Viktus didn’t rise. He simply held up his hands. “It’s not as simple as that, lass. I know what she did… and what it looked like. But not everything is what it seems.”
“We saw you,” Asil hissed. “In a vision. I thought you were the king—Viktus. You looked like him. Like someone who was supposed to matter.” She crossed her arms, eyes narrowing. “That’s the only reason I didn’t gut you the second I recognized your face.”
“And maybe that’s why I was shown to you at all,” Viktus replied, his voice calm but grounded. “I don’t know what you were meant to see, but I do know this—I was sent to help you. I can help you find your friend. But only if you’re willing to let me.”
Asil didn’t answer right away. Her gaze drifted toward the dying firelight at the edge of the mess tent. Finally, she spoke, her voice rough but resolved. “Friends. Plural. Abby and Lucia. I don’t leave anyone behind.”
Viktus gave a solemn nod. “Aye. And I don’t break my word. But you should know… your arrival here means the Dark Wizard is closer than ever to releasing the Demon God.”

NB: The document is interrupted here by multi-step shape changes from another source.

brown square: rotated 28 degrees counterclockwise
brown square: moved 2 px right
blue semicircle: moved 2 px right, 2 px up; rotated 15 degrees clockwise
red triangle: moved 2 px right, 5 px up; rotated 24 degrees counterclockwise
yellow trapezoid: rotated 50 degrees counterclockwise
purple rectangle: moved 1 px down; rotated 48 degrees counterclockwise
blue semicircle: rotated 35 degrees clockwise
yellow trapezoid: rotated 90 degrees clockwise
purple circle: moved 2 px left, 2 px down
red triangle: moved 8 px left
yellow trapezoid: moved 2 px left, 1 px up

Asil flinched at the name. Her fists clenched beneath the table. “Then we don’t have time to waste.”
“No, we don’t,” he agreed. “And before we go further… I have something for you. Something I was meant to pass along.”
He reached into his cloak, but when his hand emerged, it was empty.
“A message,” he clarified.
She raised a brow, guarded.
“Vee told me to tell you one thing: Play the game like Jack.”
The words hit like a slap. For a moment, Asil forgot to breathe.
She said nothing. But something inside her shifted.
“I don’t know what it means,” Viktus continued. “But she was adamant. Said it was the only way to save him. To stop what’s coming.”
“‘Play the game,’” Asil repeated, the phrase laced with bitterness. “That’s what got Jack captured. That’s what let the Dark Wizard win.”
“Maybe,” Viktus said carefully, “but she believed it’s also the key to saving him.”
Asil leaned back, eyes distant. Her thoughts twisted like a storm—memories of Jack, of late nights talking lore, of his obsession with playing clever, even reckless, like the whole world was a chessboard and he just needed to see the moves before anyone else did.
And then… it clicked.
Jack didn’t survive by brute force. He adapted. He played with what he knew—even when the world made no sense.
This world was real. The pain was real. The loss was real.
But so was her knowledge.
The lore. The systems. The exploits. She knew this game. She knew the world.
Maybe it was time to stop surviving like a prisoner… and start thinking like a player.
Viktus saw the change in her and smiled softly. “There she is.”
A horn blared in the distance. Curfew.
Asil’s eyes snapped toward the sound, then back to Viktus.
“I need a place. Quiet. Somewhere I can think.”
Viktus nodded and motioned for her to follow.
They wound their way through crooked shacks and scattered debris, arriving at a collapsed mining shaft. At the far end, he slipped into a narrow crevice behind a broken wall. Asil followed, sliding through a jagged crack.
The space beyond was tight but dry, walled in by jagged rock and old support beams. A crude sleeping mat, a stack of worn books, and a flickering lantern made the place feel almost… human.
“It’s not much,” Viktus said. “But it’s been home.”
Asil looked down at the violet cuffs that still bound her arms.
“They won’t track you here,” Viktus explained. “The rock around this shaft interferes with the enchantments.”
She exhaled slowly and stepped further inside.